Les Dominicains de Bordeaux Laudare, Benedicere, Praedicare

Épiphanie 2016

fr. Sébatien Perdrix, dominicain

Frères et sœurs, la trêve des confiseurs touche à sa fin et je ne doute pas que dès demain nos élus se remettront au travail. Et force est de reconnaître qu’ils ont du pain sur la planche. L’un des grands enjeux de 2015 sera de fait toujours d’actualité en cette nouvelle année. En effet, nos hommes politiques français et européens ne pourront pas reculer devant la question politique par excellence qui est celle de l’unité. Comment faire l’unité d’un peuple et entre les peuples ?

L’année 2015 s’est achevée en France sur fond de division. L’année 2016 sera-t-elle meilleure ? On peut légitimement en douter. Tant que l’unité que l’on nous propose reposera sur des valeurs sans fondements solides, la maison commune ne pourra pas s’édifier de manière cohérente et durable. A l’heure où beaucoup de nos hommes politiques tournent le dos aux racines chrétiennes de l’Europe qui ont pourtant nourris l’unité du vieux continent, je voudrais les inviter à se tourner, au moins une fois dans leur vie, vers la crèche et à observer avec une honnêteté tout le petit monde qui s’y presse. Ils seront surpris d’y découvrir une véritable leçon de vie et d’unité 

A l'Épiphanie, la crèche est enfin complète. Les mages ont suivi l’étoile et ont atteint leur destination, rejoignant ainsi les rangs des bergers arrivés les premiers pour adorer l’enfant-Dieu et sa mère. Il y a du monde ce matin autour de la mangeoire et quel monde ! 

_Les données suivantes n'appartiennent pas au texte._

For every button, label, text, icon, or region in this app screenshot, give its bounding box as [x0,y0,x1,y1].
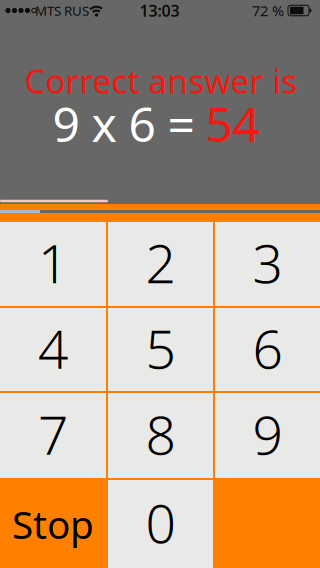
staticText: 0 [146,487,176,558]
button[interactable]: 2 [108,222,213,306]
button[interactable]: 9 [215,393,320,478]
staticText: 8 [146,399,176,469]
staticText: Stop [12,498,94,550]
staticText: 9 x 6 = [52,92,194,155]
button[interactable]: 4 [0,308,106,391]
staticText: 7 [38,399,68,469]
button[interactable]: 1 [0,222,106,306]
staticText: 9 [252,399,282,469]
staticText: 1 [38,227,68,298]
staticText: 54 [206,92,260,155]
staticText: 3 [252,227,282,298]
button[interactable]: 0 [108,480,213,568]
staticText: 13:03 [140,0,180,21]
staticText: MTS RUS [35,2,89,19]
button[interactable]: 5 [108,308,213,391]
staticText: 72 % [252,1,284,20]
button[interactable]: Stop [0,480,106,568]
staticText: 4 [38,313,68,383]
staticText: 2 [146,227,176,298]
button[interactable]: 8 [108,393,213,478]
staticText: Correct answer is [24,58,298,103]
staticText: 6 [252,313,282,383]
button[interactable]: 3 [215,222,320,306]
button[interactable]: 7 [0,393,106,478]
staticText: 5 [146,313,176,383]
button[interactable]: 6 [215,308,320,391]
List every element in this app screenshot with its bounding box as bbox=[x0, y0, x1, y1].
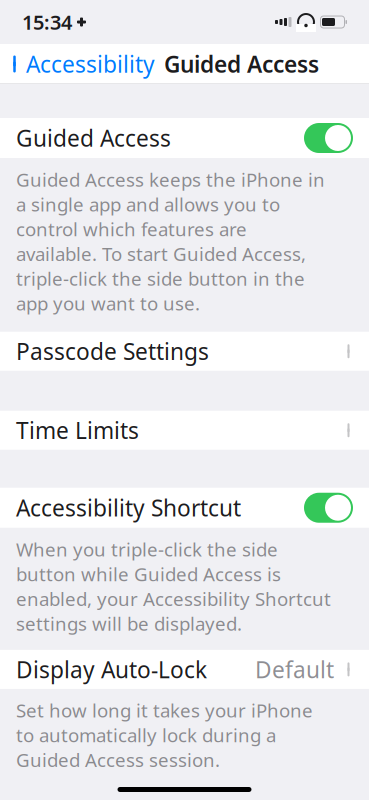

Les mages, hommes cultivés et fortunés, côtoient les bergers, hommes pauvres et frustes. Des païens venus d’Orient viennent honorer une pieuse famille d’Israël. Ainsi, l’homme qui se penche sur la crèche ne peut qu’être saisi par la diversité des hommes qui se retrouvent autour du nouveau-né. C’est toute l’humanité, ou presque, qui se voit réunie. Il manque en effet quelques hommes. Ni Hérode, ni les grands prêtres et les scribes n’ont daigné faire le déplacement pour adorer le roi des juifs. Ces grands absents représentent cette part de l’humanité que la recherche intéressée du pouvoir et le refus d’accueillir la Vérité empêchent de vivre en communion avec leurs frères. 

Frères et sœurs, la crèche de l'Épiphanie est le signe visible d’un mystère d’unité. 

Des hommes de toute race, langue, peuple et nation cohabitent dans une même paix et marchent dans une même direction. Cette unité n’est pas le fruit d’un consensus minimaliste. Elle vient d’en haut ainsi que le manifestent la gloire angélique et l’étoile qui ont guidé bergers et mages. C’est Dieu incarné dans l’enfant de Bethléem qui est l’unité du genre humain. C’est Dieu en Jésus-Christ qui seul peut réaliser l’unité de ce qui était dispersé. Ce mystère nous est désormais connu à nous qui communions dans une même foi : « toutes les nations, comme le dit saint Paul, sont associés au même héritage, au même corps, au partage de la même promesse, dans le Christ Jésus, par l’annonce de l'Évangile ». La communion entre les hommes ne peut s’enraciner que dans l’union avec Dieu.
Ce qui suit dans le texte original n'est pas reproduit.